= Data =
════════════════

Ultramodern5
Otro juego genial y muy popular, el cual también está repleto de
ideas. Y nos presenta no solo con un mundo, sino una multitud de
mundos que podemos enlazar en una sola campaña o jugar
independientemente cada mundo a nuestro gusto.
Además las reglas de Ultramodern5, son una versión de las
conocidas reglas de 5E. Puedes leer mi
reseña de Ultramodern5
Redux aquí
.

════════════════

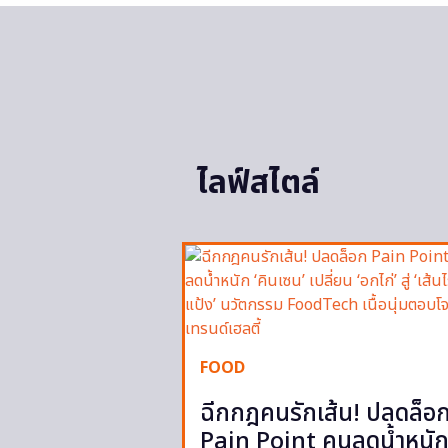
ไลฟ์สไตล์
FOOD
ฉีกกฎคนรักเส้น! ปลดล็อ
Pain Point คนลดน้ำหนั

════════════════

= Activity =
Read through the records above and copy the lines that contain "reglas".

= Solution to this exercise =
Además las reglas de Ultramodern5, son una versión de las
conocidas reglas de 5E. Puedes leer mi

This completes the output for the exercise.